Twenty years ago, I was employed at an ad agency as an Interactive Producer getting paid $40,000/yr.  That was enough to pay the rent on our little farm house on 1/2 acre ($650) and maybe a hundred dollars in bills (electric, water, phone) plus food.  We didn’t pay for cable since there were a couple stations that still broadcast over the air and we had a VCR.  Cell phones weren’t a thing yet and internet access wasn’t part of your Verizon bill because all you needed was a phone line and a 56k modem.  (Amazon was around already but they only sold books.)  This may sound quaint now but it was pretty up to date at the time.  We drove an old car that we could maintain ourselves and gas cost $1.23/gallon.  The median price of a new house in the US at the end of 1996 was $144,900.

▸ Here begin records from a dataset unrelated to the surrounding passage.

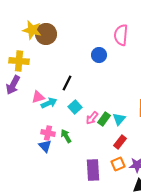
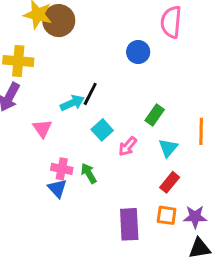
pink triangle: (38, 97) -> (42, 128), moved, turned -48
cyan arrow: (49, 103) -> (72, 103), moved
green rectangle: (104, 119) -> (155, 115), moved
orange square: (118, 164) -> (167, 215), turned 32

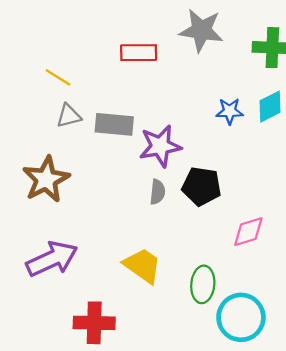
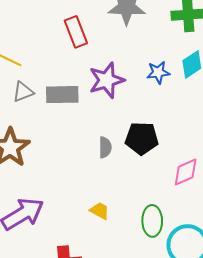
red rectangle: (139, 53) -> (76, 32), turned 76
purple star: (160, 146) -> (107, 80), moved
yellow trapezoid: (142, 265) -> (100, 211), size x0.6

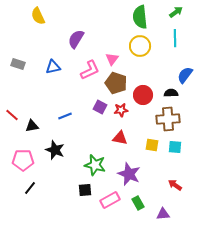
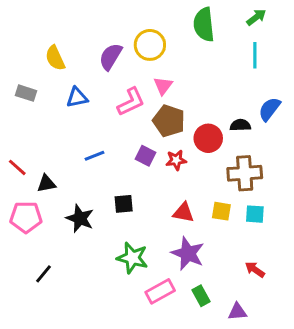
yellow semicircle: (38, 16) -> (55, 58), moved
yellow circle: (140, 46) -> (150, 45), moved
black semicircle: (171, 93) -> (240, 125), moved
blue line: (65, 116) -> (95, 156), moved
red triangle: (120, 138) -> (183, 213), moved
pink pentagon: (23, 160) -> (26, 217), moved
green star: (95, 165) -> (132, 258), moved
black square: (85, 190) -> (124, 204), moved

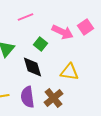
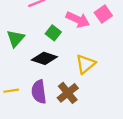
black diamond: (32, 67) -> (44, 58), turned -55
yellow triangle: (69, 72) -> (86, 64), turned -48

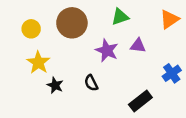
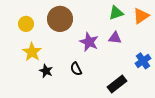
green triangle: (120, 17) -> (116, 13), moved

If we were to do the same thing today, rent for that same house would be closer to $1500, bills (including power, water, cell phone and internet) would be more like $250 and that same job would still pay around $40,000/yr.  A twenty year old car today needs a mechanic with specialized diagnostic equipment to do the maintenance work and gas is $3.79/gallon.  If you wanted to purchase a home based on the median at the end of 2013, you would take on a 30 year mortgage for $275,500.

My daughter has a good job where she makes $42,000/yr.  She has a car payment on a reliable vehicle, gas to get to and from work, an iPhone, health insurance, and a credit card payment each month.  Pretty small pile of bills but, with what is left over, she could not afford a studio apartment in the town we live in, never mind the utilities.  Buying an average house is even more out of reach with the tight mortgage market and the added expense of property taxes and insurance.

That is the brutal truth- while everything has gotten more expensive, wages have not increased in 20 years.  Once it was a mark of shame for a young adult to be “still” living with their parents but, these days, it is a realistic necessity.  It is reality for not only for the Millennials but for some of their parents as well.  In the 1950’s, a single income was typically enough to manage a household.  The Nineties brought the two-earner household into the mainstream.  Today, we are hard-pressed to make do (without resorting to credit) on two incomes.

The next 10 years are going to bring some big changes to our society.  The ridiculous political games in Washington, growing social discontent and constant wars will certainly have an impact, but I think it is today’s economic realities that will be the flash point.  We are no longer the nation we once were and are unable to recognize that.  Because of that blindness, we may be unable to do anything to remedy our own decline.  I think we have grown lazy and are more likely to get upset by celebrity tabloid news than the reality that our nation is being controlled by big money and big industry leaving little power or wealth for the vast majority of us.  Why are we not, as a population, outraged that we are still earning the same wages we were twenty years ago?

Despite all this, I do still have faith in the American people’s ability to recognize the problems facing us and take on the challenge to improve our own lives.  I believe we need to see past the immediate differences of opinion that divide us and look toward the nation that we can be once more.  We must adjust our expectations of what we need and how we need to live.  Our future will be one where we build and live in much smaller homes, multi-generational living will be more common and popular, fewer products and less stuff will fill our lives, and simpler lifestyles will ultimately need to develop.  We can no longer afford nor support the current American life.